India Basin Shoreline Park

India Basin Natural Area

Just 150 years ago, San Francisco Bay was ringed by wetlands, valuable ecosystems that supported many plant and animal species. Over 90 percent of these wetlands have been lost to development, but a few can still be found. India Basin is one of these precious wetlands, and is the only natural area within the San Francisco Recreation and Parks Department system that borders the bay.

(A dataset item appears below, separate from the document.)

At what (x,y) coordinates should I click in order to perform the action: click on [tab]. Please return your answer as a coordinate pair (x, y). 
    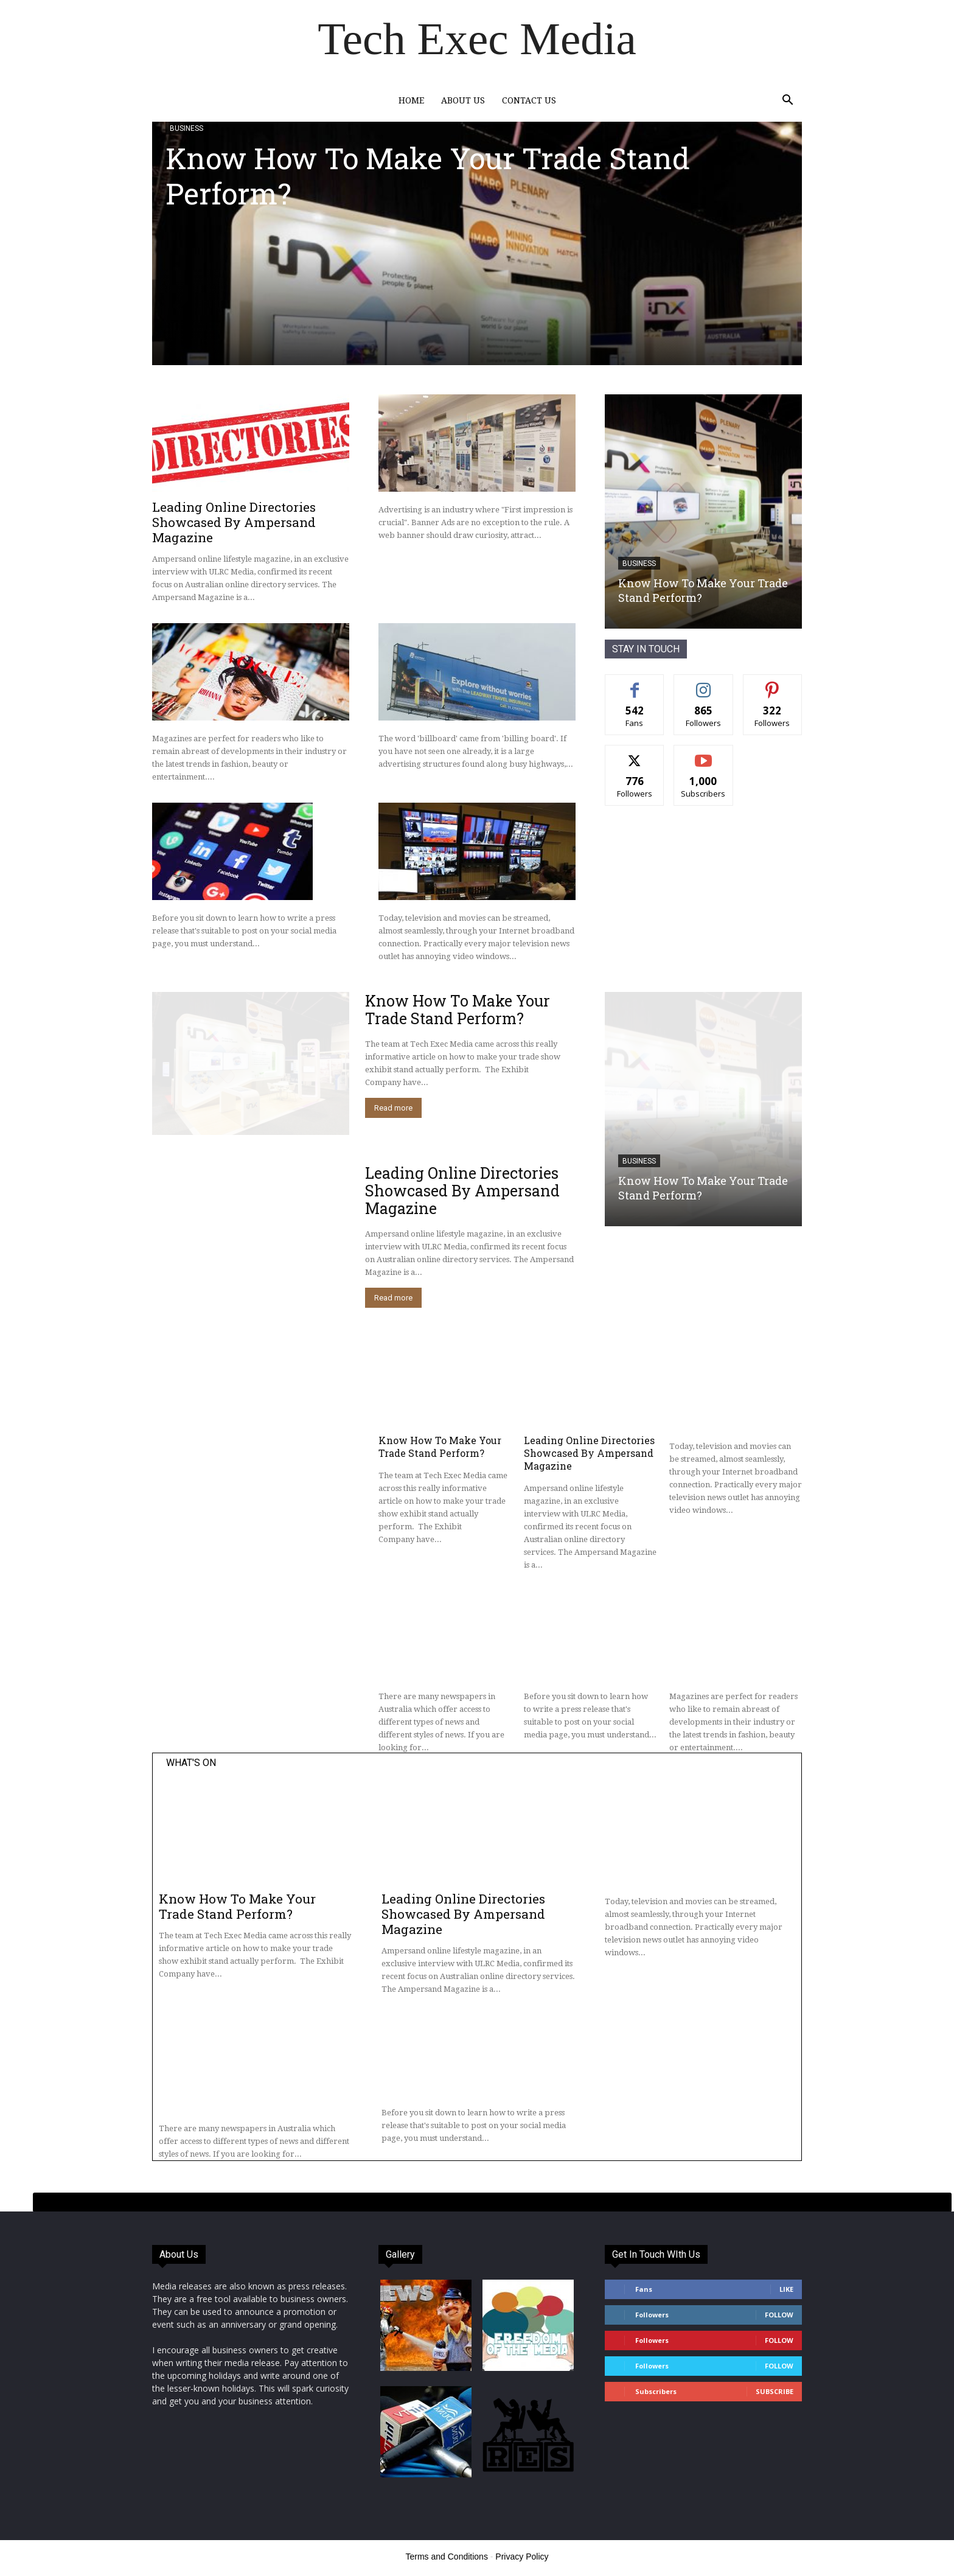     Looking at the image, I should click on (492, 2202).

Restoration began at India Basin in 2000 as part of a mitigation project associated with San Francisco International Airport. Today the park features tidal salt marsh and upland habitat that provides food and shelter for a variety of shorebirds and foraging habitat for raptors. It also boasts excellent views of the bay, trails that link to the Bay Area Ridge Trail, access for kayakers, and fantastic bird watching.

Natural History

Wetlands, including mudflats, ponds, tidal channels, and salt marshes, are home to a wealth of plants and wildlife. Specially adapted plants such as cordgrass, toad rush, pickleweed, and marsh rosemary can withstand the changing environmental conditions of the India Basin tidal salt marsh. These plants triumph over the daily adversities of inundation, exposure, extreme temperatures, high salinity, turbidity variations, and oxygen-poor water. Not only do they survive in the harsh environment, they flourish to the point of creating some of the most productive ecosystems on earth. Countless organisms feed, take shelter, and nest in salt marsh foliage.

More than 75 species of birds have been observed foraging in the salt marshes and mudflats of India Basin. A few common inhabitants are the snowy egret, American avocet, northern harrier, brown pelican, and great blue heron.

Healthy wetlands provide countless environmental benefits in addition to their significance as habitat. They reduce bank and shoreline erosion and damage caused by stream runoff, tidal waters, flooding, and wave action. By trapping pollutants, wetlands improve the water quality of urban and agricultural runoff into the bay. They also trap and stabilize sediment suspended in the water that would otherwise hinder fish and plant growth.